ABCG2-mediated cellular adaptation to tobacco smoke exposure
Research Poster Health & Life Sciences 2025 Graduate ExhibitionPresentation by Krittika Narasimhan
Exhibition Number 212
Abstract
Cigarette smoke contains various carcinogenic compounds and reactive species such as reactive oxygen species (ROS) and reactive nitrogen species (RNS). Oxidative stress caused by reactive species overload leads to increase in levels of unfolded ubiquitinated protein aggregates in cells. While in normal cells this decreases viability, cancer cells develop mechanisms to adjust to these harsh environments.
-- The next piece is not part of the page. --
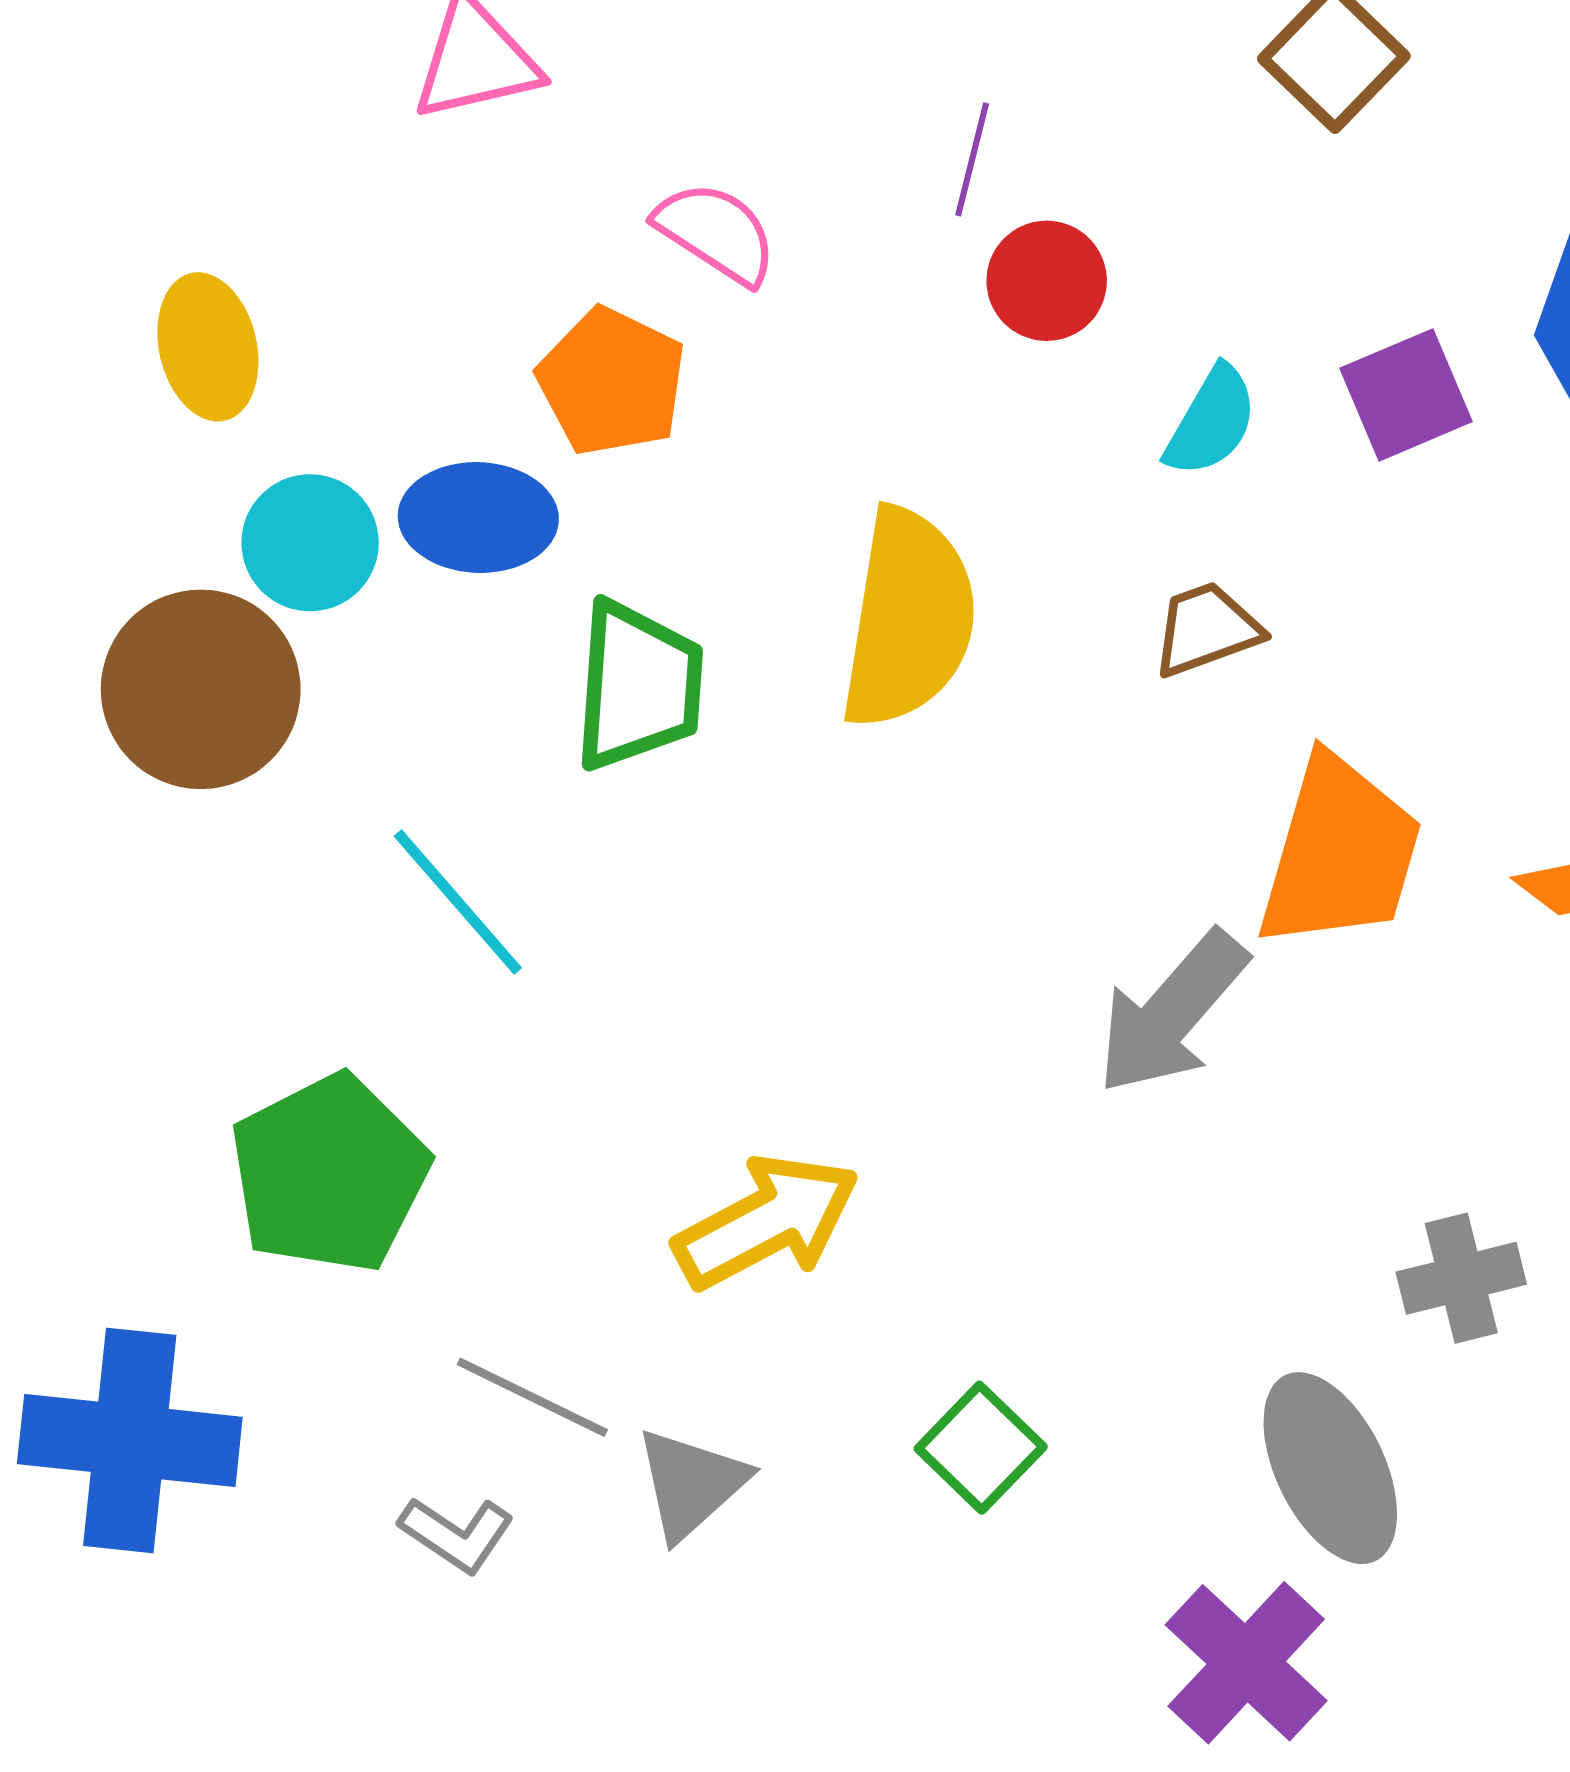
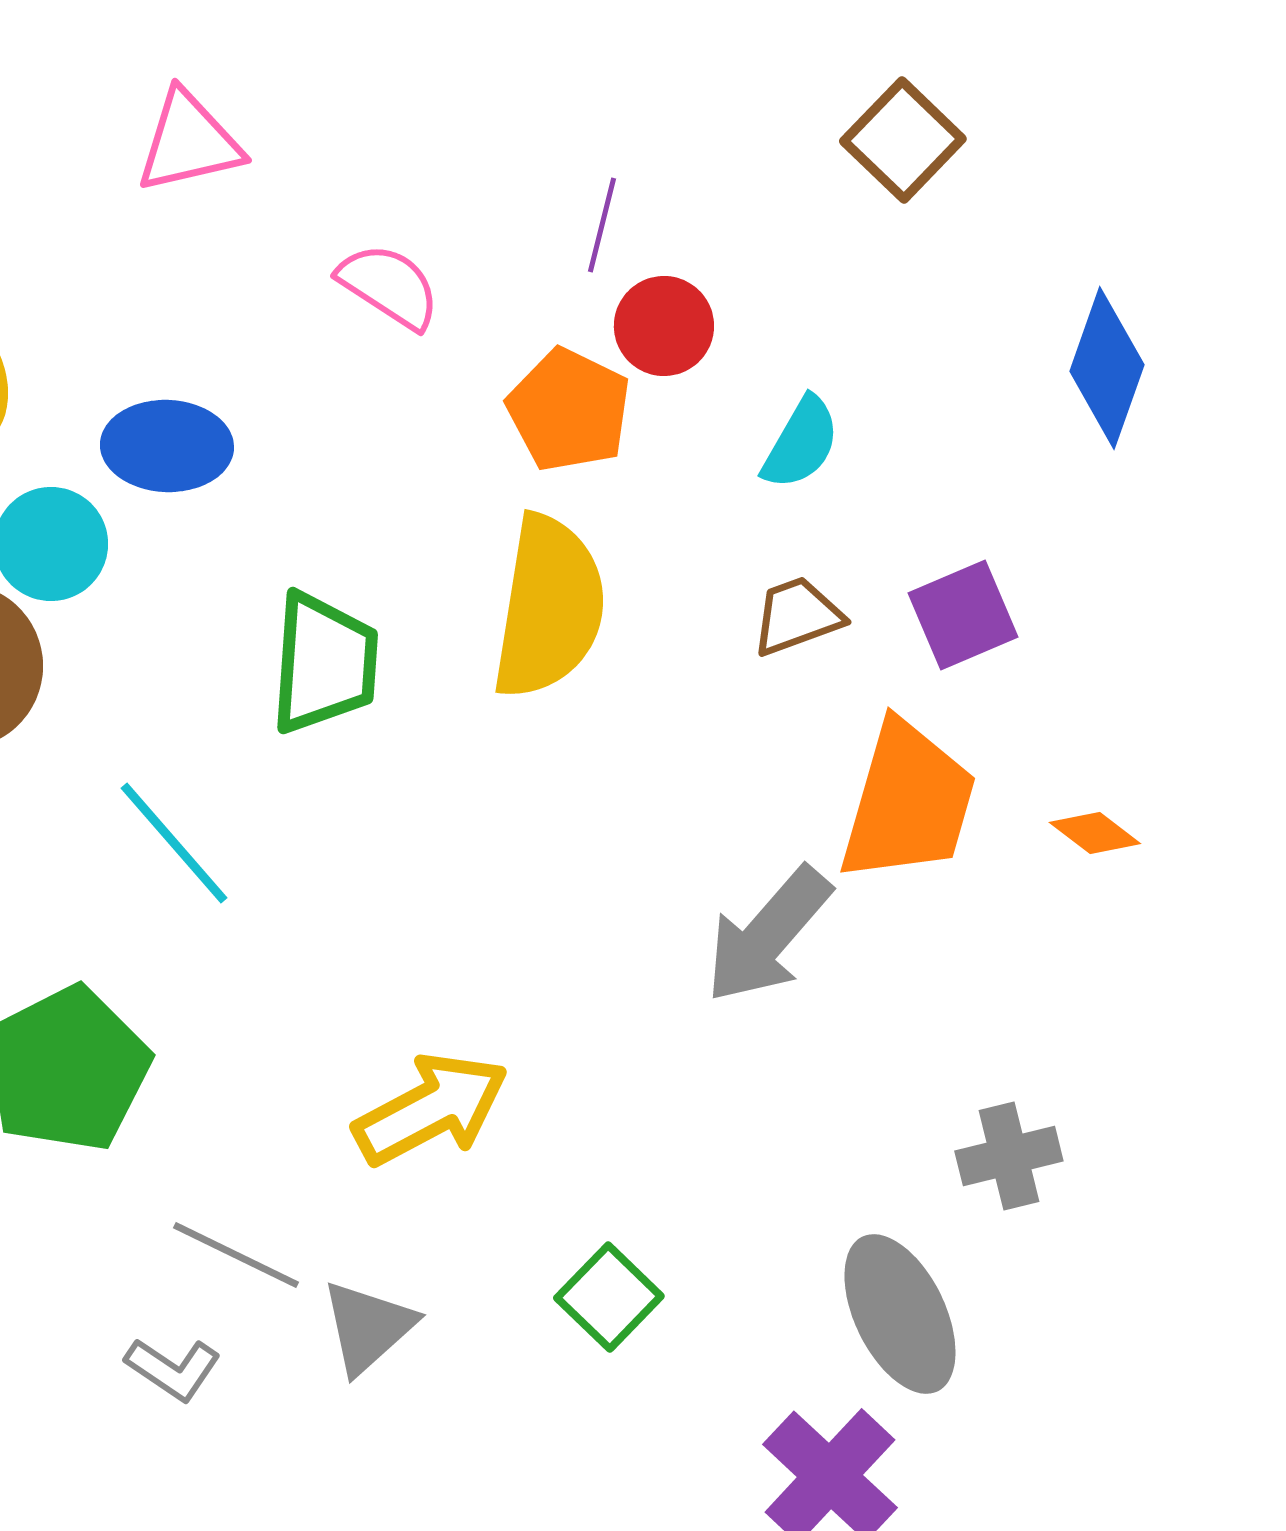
orange pentagon: (612, 382) -> (569, 410), moved
purple square: (1406, 395) -> (963, 615), moved
blue ellipse: (478, 518) -> (167, 446), moved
ABCG2 is a transmembrane transporter protein, also known as the breast cancer resistance protein (BCRP). It acts as an efflux pump for anti-cancer medications, thus conferring drug resistance in various types of cancer. Our previous studies showed that ABCG2 reduces protein aggregation in cigarette smoke concentrate (CSC)-exposed A549 lung cancer cells. The lung cancer cells were treated with CSC eluted in DMSO and microscopic images were captured in intervals to observe protein aggregation and growth. More lung cancer cell lines from smokers were studied for effect against smoke, and it was found that all exhibited higher CSC tolerance when compared to non-cancerous controls. To explore whether these adaptations extend beyond lung cancer, we are currently studying effects of smoke exposure on various cell. Our primary immunostaining studies revealed localization of ABCG2 in monkey kidney cell (CV-1) nuclei, suggesting function beyond membrane-associated efflux role. Understanding ABCG2 localization in response to cigarette smoke will give deeper insight into the mechanisms of cellular adaptations to smoke and mechanisms behind resistance to anti-cancer therapeutics.
Importance
Cigarette smoke contains harmful toxins that lead to fatal diseases like cancers. It has been found that continuing to smoke during cancer treatment worsens the disease prognosis. Many cancers develop resistance towards chemotherapy drugs through various mechanisms, one of them being an increase in the level of ABCG2, a membrane associated efflux protein also known as the breast cancer resistance protein. Our lab found that on exposure to smoke, ABCG2 levels in lung cancer cells increased, and enhanced their viability. Cancer cells adapt and become resistant to smoke, and this resistance to smoke might involve similar mechanisms as the development of chemotherapy resistance, such as an increase in ABCG2. Understanding these mechanisms will help us exploit it for therapeutic purposes.